## Work to complete
Once the line with "Google Drive" is found in the entries below, repeat it and each following line exactly, up to and including the line with "Für Allergiker". Add no other lines.

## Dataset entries
☆ ☆ ☆
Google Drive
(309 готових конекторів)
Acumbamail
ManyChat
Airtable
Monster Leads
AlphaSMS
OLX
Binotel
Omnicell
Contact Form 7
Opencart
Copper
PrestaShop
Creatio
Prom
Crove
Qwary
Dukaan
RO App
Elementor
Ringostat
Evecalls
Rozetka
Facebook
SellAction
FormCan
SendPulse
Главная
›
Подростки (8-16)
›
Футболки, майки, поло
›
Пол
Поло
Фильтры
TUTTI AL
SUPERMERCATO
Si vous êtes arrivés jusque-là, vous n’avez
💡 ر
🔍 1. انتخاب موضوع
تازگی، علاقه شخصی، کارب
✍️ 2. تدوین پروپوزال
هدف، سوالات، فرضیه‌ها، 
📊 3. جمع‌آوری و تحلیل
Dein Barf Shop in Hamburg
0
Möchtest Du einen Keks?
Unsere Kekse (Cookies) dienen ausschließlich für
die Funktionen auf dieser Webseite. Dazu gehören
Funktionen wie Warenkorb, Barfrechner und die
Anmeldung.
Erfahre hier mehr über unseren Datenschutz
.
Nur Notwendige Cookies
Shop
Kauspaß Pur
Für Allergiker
☆ ☆ ☆
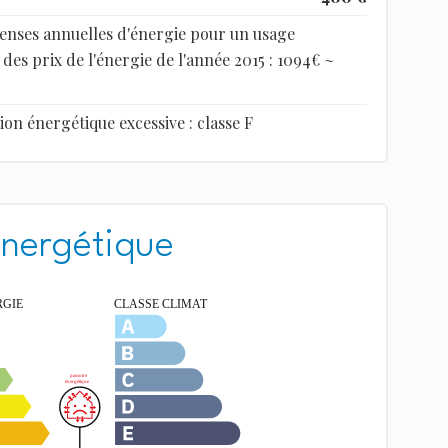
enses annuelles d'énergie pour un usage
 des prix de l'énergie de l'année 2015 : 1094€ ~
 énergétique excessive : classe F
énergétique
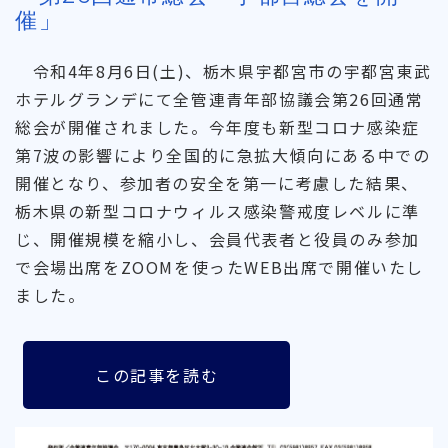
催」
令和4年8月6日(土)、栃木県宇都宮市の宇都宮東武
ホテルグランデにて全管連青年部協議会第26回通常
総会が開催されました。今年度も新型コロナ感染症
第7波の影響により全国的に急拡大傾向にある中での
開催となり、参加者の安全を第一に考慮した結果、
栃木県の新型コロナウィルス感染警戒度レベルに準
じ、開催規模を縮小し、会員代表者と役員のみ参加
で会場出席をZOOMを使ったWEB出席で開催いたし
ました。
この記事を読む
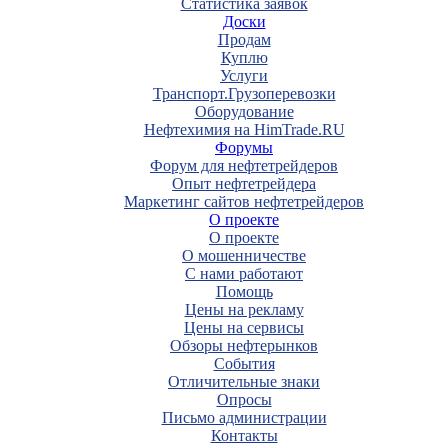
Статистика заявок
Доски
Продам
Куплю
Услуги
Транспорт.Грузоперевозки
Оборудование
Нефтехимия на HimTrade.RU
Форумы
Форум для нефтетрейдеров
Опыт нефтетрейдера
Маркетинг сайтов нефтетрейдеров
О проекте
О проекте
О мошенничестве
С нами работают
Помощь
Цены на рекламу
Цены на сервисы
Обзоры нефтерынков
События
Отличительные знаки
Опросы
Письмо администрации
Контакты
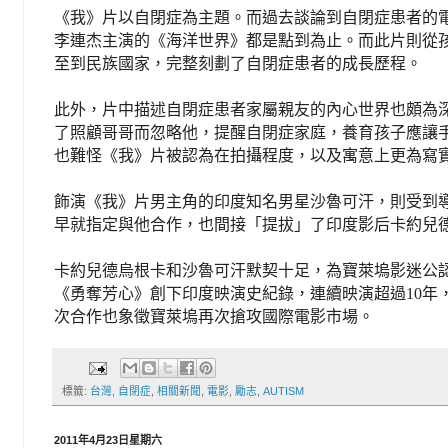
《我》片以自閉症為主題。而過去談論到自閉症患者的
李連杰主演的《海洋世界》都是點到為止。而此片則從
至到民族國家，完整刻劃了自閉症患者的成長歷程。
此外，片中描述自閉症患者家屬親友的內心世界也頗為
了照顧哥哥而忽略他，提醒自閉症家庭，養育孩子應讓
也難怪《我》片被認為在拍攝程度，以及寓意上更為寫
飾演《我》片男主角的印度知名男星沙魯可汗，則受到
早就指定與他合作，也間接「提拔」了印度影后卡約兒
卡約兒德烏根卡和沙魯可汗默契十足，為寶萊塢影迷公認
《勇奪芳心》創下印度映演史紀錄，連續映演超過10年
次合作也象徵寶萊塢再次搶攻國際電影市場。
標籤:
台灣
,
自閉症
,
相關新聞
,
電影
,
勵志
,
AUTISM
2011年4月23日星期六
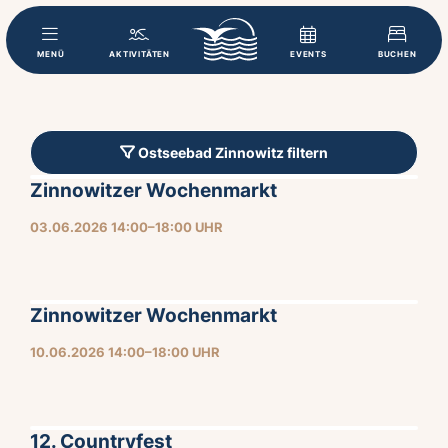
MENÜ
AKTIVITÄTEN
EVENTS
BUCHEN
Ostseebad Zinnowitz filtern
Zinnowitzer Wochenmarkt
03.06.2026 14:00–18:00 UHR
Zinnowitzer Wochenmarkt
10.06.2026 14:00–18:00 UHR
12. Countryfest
☆ ☆ ☆
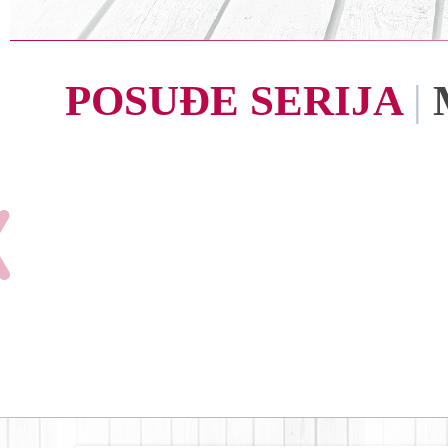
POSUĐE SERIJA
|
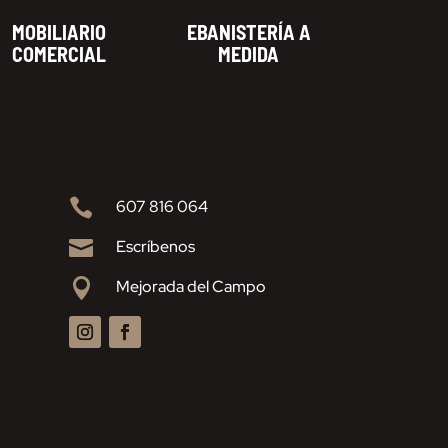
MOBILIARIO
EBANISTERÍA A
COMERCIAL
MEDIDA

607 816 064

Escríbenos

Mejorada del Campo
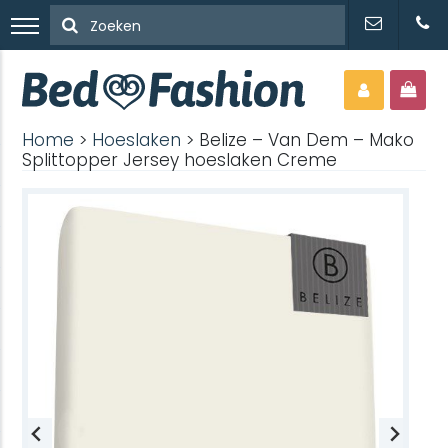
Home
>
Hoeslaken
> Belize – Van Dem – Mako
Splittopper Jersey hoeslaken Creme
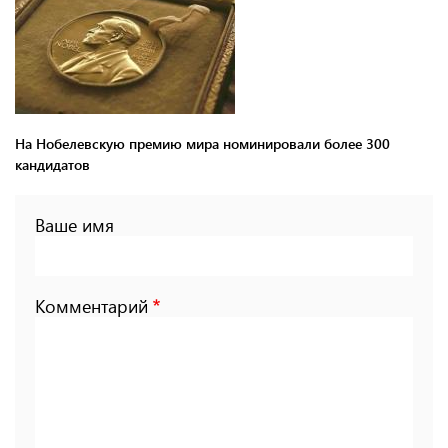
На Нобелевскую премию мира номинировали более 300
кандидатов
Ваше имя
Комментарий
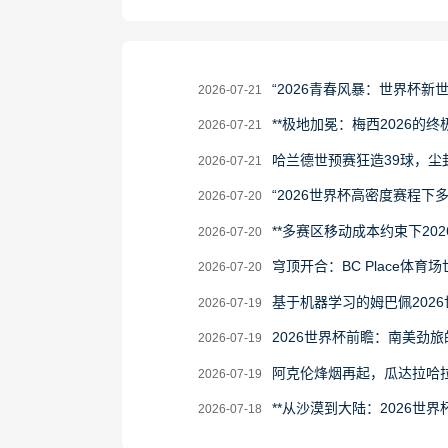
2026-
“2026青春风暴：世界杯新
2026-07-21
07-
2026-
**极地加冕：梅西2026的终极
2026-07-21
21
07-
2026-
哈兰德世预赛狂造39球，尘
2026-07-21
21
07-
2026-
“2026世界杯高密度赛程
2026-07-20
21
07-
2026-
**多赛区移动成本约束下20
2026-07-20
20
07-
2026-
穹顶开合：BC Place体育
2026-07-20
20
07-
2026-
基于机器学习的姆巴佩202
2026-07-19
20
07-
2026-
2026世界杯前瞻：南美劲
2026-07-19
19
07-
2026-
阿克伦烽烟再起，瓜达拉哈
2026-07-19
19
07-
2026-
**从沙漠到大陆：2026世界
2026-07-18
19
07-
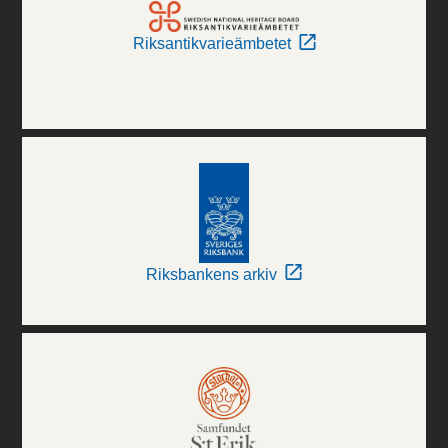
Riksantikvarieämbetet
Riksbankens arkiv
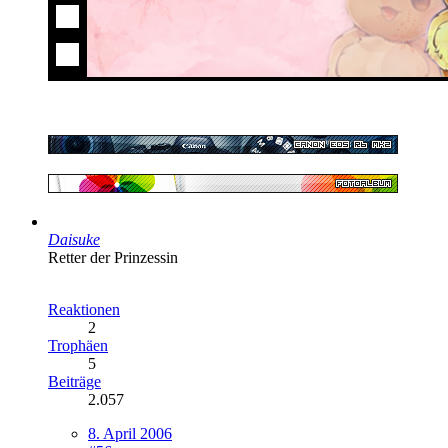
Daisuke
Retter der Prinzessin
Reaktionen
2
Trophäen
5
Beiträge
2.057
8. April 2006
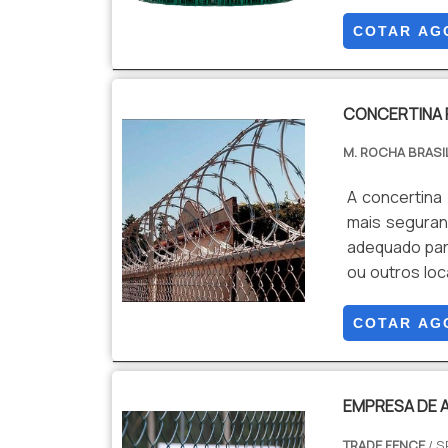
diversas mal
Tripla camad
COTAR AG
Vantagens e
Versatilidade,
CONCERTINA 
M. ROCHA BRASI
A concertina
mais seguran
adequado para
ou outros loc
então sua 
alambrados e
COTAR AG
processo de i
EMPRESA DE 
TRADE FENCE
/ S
☆ ☆ ☆
## Response to the task
Google Drive
(309 готових конекторів)
Acumbamail
ManyChat
Airtable
Monster Leads
AlphaSMS
OLX
Binotel
Omnicell
Contact Form 7
Opencart
Copper
PrestaShop
Creatio
Prom
Crove
Qwary
Dukaan
RO App
Elementor
Ringostat
Evecalls
Rozetka
Facebook
SellAction
FormCan
SendPulse
Главная
›
Подростки (8-16)
›
Футболки, майки, поло
›
Пол
Поло
Фильтры
TUTTI AL
SUPERMERCATO
Si vous êtes arrivés jusque-là, vous n’avez
💡 ر
🔍 1. انتخاب موضوع
تازگی، علاقه شخصی، کارب
✍️ 2. تدوین پروپوزال
هدف، سوالات، فرضیه‌ها، 
📊 3. جمع‌آوری و تحلیل
Dein Barf Shop in Hamburg
0
Möchtest Du einen Keks?
Unsere Kekse (Cookies) dienen ausschließlich für
die Funktionen auf dieser Webseite. Dazu gehören
Funktionen wie Warenkorb, Barfrechner und die
Anmeldung.
Erfahre hier mehr über unseren Datenschutz
.
Nur Notwendige Cookies
Shop
Kauspaß Pur
Für Allergiker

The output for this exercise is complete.